2024 elections: Is France a vision of the UK's future?
On Sunday the far right is expected to win France's parliament election, a long-brewing consequence of the collapse of the mainstream center right seven years ago. Is this what awaits Britain?
Marine Le Pen's National Rally will not win a majority of seats in Sunday's parliamentary run-off election, according to a new poll out yesterday. After the far-right party came in first place with 33% of the vote in last Sunday’s first round, President Emmanuel Macron’s centrists and the left-wing alliance reached an agreement to form a ‘republican front’ and withdraw over 200 candidates in key districts in order not to split their vote. This should, analysts predict, block the far right from getting a majority. But the election is still expected to put RN in first place, with 190 to 220 seats - short of the 289 needed to control the parliament. The center-right Les Republicains would get just 30 to 50 seats, also ruling out the possibility of a right-wing coalition.
Les Republicains - formerly known as UMP under presidents Nicolas Sarkozy and Jacques Chirac - used to be one of the two major parties of France, along with the center-left Socialist Party of Francois Hollande. But the party saw a dramatic collapse in 2017 with the rise of Macron, a centrist who shunned both of the main parties and instead created his own, En Marche. Following a corruption scandal, the Republicains candidate Francois Fillon got only 20% of the first round presidential election vote that year. Five years later, their candidate Valerie Pecresse got an astonishing 4.7%. In the French Parliament, they went from 229 seats before the 2017 election to 56 seats today. To anyone watching the British election yesterday, this will all sound familiar.

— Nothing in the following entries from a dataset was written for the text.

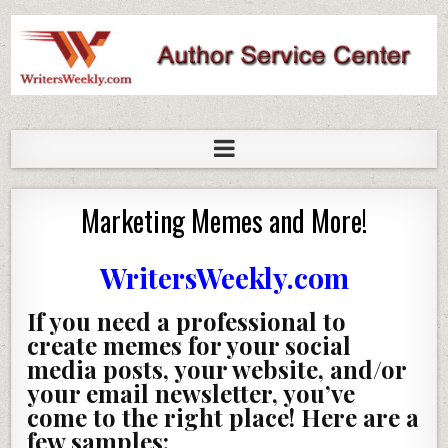
WritersWeekly Marketplace
Marketing Memes and More!
WritersWeekly.com
If you need a professional to
create memes for your social
media posts, your website, and/or
your email newsletter, you’ve
come to the right place! Here are a
few samples:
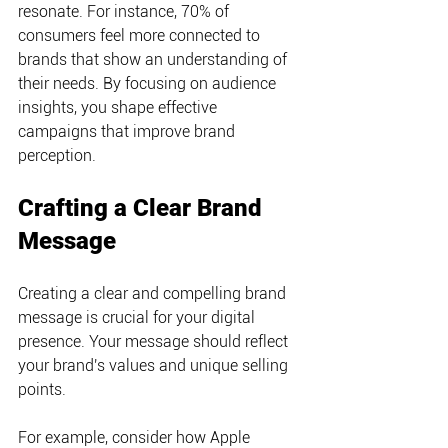
resonate. For instance, 70% of 
consumers feel more connected to 
brands that show an understanding of 
their needs. By focusing on audience 
insights, you shape effective 
campaigns that improve brand 
perception.
Crafting a Clear Brand 
Message
Creating a clear and compelling brand 
message is crucial for your digital 
presence. Your message should reflect 
your brand's values and unique selling 
points.
For example, consider how Apple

The situation is certainly different. Starmer is a cautious centrist who leads the main center-left party, while Macron is a bold, often reckless maverick who founded his own economically liberal party, En Marche. Macron obliterated both the center-left and the center right, while Starmer has obliterated only the center-right. And while the main French parties’ implosion was due to many of their own mistakes and scandals, it was also largely due to Macron’s charisma and inspiring rhetoric. Starmer has never been accused of having charisma and inspiring rhetoric. It is widely accepted that this was not a landslide vote for Starmer, but rather a landslide vote against the Tories, who have driven the country to disaster with austerity, Brexit and general ineptitude for the 14 years they’ve been in power. Still, are there lessons to be drawn from what has happened in France over the past seven years? Does the success of Nigel Farage’s far-right nationalist Reform Party (the rebranded UKIP) in yesterday’s vote, and the collapse of the center-right Conservative Party, suggest that the same thing will happen in the UK as happened in France? Will the UK be France in five years?